■ What is required
Return exactly the lines from the start of the records below through the line containing "Elle aide à", both ends included, and leave out the pictures.

■ Data section
-=-=-

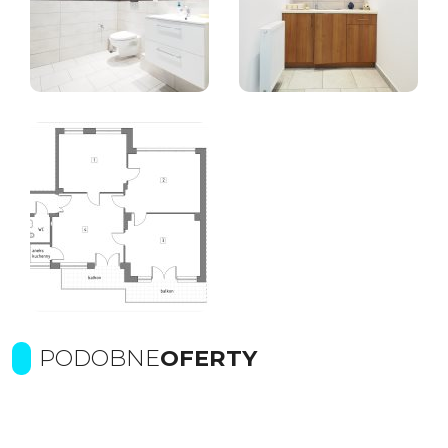
PODOBNE
OFERTY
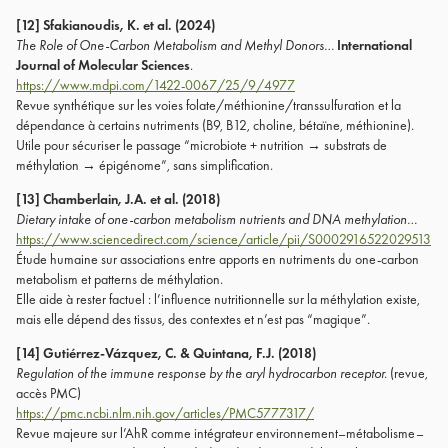
[12] Sfakianoudis, K. et al. (2024)
The Role of One-Carbon Metabolism and Methyl Donors…
International
Journal of Molecular Sciences
.
https://www.mdpi.com/1422-0067/25/9/4977
Revue synthétique sur les voies folate/méthionine/transsulfuration et la
dépendance à certains nutriments (B9, B12, choline, bétaïne, méthionine).
Utile pour sécuriser le passage “microbiote + nutrition → substrats de
méthylation → épigénome”, sans simplification.
[13] Chamberlain, J.A. et al. (2018)
Dietary intake of one-carbon metabolism nutrients and DNA methylation…
https://www.sciencedirect.com/science/article/pii/S0002916522029513
Étude humaine sur associations entre apports en nutriments du one-carbon
metabolism et patterns de méthylation.
Elle aide à rester factuel : l’influence nutritionnelle sur la méthylation existe,
mais elle dépend des tissus, des contextes et n’est pas “magique”.
[14] Gutiérrez-Vázquez, C. & Quintana, F.J. (2018)
Regulation of the immune response by the aryl hydrocarbon receptor.
(revue,
accès PMC)
https://pmc.ncbi.nlm.nih.gov/articles/PMC5777317/
Revue majeure sur l’AhR comme intégrateur environnement–métabolisme–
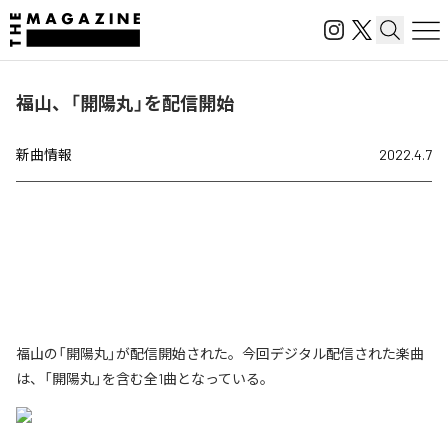
福山、「開陽丸」を配信開始
新曲情報
2022.4.7
福山の「開陽丸」が配信開始された。今回デジタル配信された楽曲
は、「開陽丸」を含む全1曲となっている。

-=-=-

■ Reply to the exercise
PODOBNE
OFERTY
[12] Sfakianoudis, K. et al. (2024)
The Role of One-Carbon Metabolism and Methyl Donors…
International
Journal of Molecular Sciences
.
https://www.mdpi.com/1422-0067/25/9/4977
Revue synthétique sur les voies folate/méthionine/transsulfuration et la
dépendance à certains nutriments (B9, B12, choline, bétaïne, méthionine).
Utile pour sécuriser le passage “microbiote + nutrition → substrats de
méthylation → épigénome”, sans simplification.
[13] Chamberlain, J.A. et al. (2018)
Dietary intake of one-carbon metabolism nutrients and DNA methylation…
https://www.sciencedirect.com/science/article/pii/S0002916522029513
Étude humaine sur associations entre apports en nutriments du one-carbon
metabolism et patterns de méthylation.
Elle aide à rester factuel : l’influence nutritionnelle sur la méthylation existe,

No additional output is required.